The key challenges in creating such a data pool are what to crawl, how to interpret the data, how to account for privacy matters and how to compensate the respective content producers.

The DOPA partner IMR maintains this data pool by running it’s application-aware crawler which adapts to content management systems and thus efficiently extracts key information from the surrounding noise (formatting, boilerplates) and qualifies the content from a functional standpoint (post vs. comments for instance). For our current use-cases the crawler concentrates on relevant and actives sources such as RSS feeds, news, forums, blogs or OSNs.
To guarantee citizens rights for privacy IMR will develop scalable methods for the anonymisation of the extracted content, especially from conversational source. Additionally, usage guidelines, which comply with EU regulation, will be checked and constantly monitored as the legal framework and the societal demand in this domain evolves.
To ensure fair exploitation of the data, IMR will develop a compensation model for content producers, inspired by the current trading framework explored by some OSN like Twitter.

Data Pool: Preparation and Supply of Statistical Data Sets

Beside raw text data, DOPA also features a structured data pool containing around 30 thousand datasets with 200 million time series and 1.5 billion fact values. This data has been amassed from both open data sources and proprietary data sources alike.

The structured information in this pool is of very high quality and is meant to supplement the potential unstructured information in other data pools.
In order to correctly link data items, each data set requires a correct semantic identity, which describes exactly what kind information is represented by the respective data sets.
Throughout the project the DOPA partner DataMarket will continue to add socio-economic and financial data, and enrich it with semantic information and entity linkage, to ensure maximum utility of the data pool.
Extending the DataMarket platform with linked-data annotations and endpoint will enable not only interlinking datasets of the data pool, but also extension to external data pools, improving data search, discoverability and reuse.
Semantically enabling the data pool will support intelligent visualization choices, guidance, and tooling for data analysis.

Metadata will be exposed via linked data endpoints, enabling DOPA partners and end users to link to any data set, provider, time series or even individual data point on the DataMarket platform.

Data Supply Chain Technology and Platform

DOPA relies on data supply chains for creating data pools as well as for information access and processing.

A data supply chain is a data flow, which may extract, aggregate, annotate and link relevant information from structured or unstructured data sources.

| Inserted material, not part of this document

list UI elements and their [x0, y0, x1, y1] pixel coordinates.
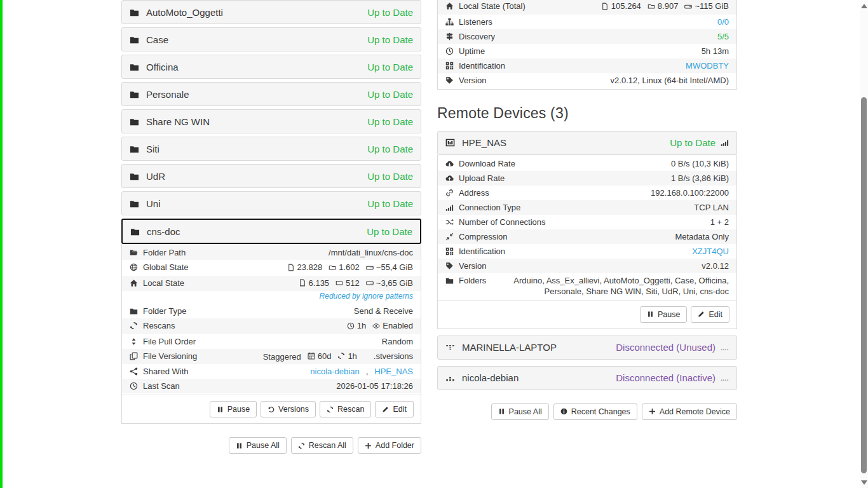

The DOPA partner TU Berlin will design an extensible language for the specification of data supply chains. 
We will devise strategies for compiling this language to scalable data processing platforms and explore opportunities for improving supply chain execution by automatic scheduling heuristics and automatic optimization of the processing.

Data Linkage Service

Efficiently merging data from different data pools requires a measure for determining which data sets are related.

In the DOPA context, the most promising approach for such a measure is to provide unique entity identifiers. Here, the same financial or economic entities receive also the same identifiers.
The availability of such identifiers for entities will enable the integration of information extracted from the data pools.
The data linkage service of the DOPA partner OKKAM will provide so called OKKAM-IDs for entities from a description, which consists of attribute-value pairs.
The entity name system provides a set of web services to query its index, create, merge and update entities.
The description provided in a request will be compared with descriptions stored in the entity name service. As a response the entity name service will return a matching entity or a list of candidate identifiers of entities along with a confidence value.
Thus, data supply chain users can link their key entities to information in the data pools related to these entities.

Use case: Risk Management

One of the target use cases of the DOPA project is the utilization of the data pools and their associated services for risk management business cases.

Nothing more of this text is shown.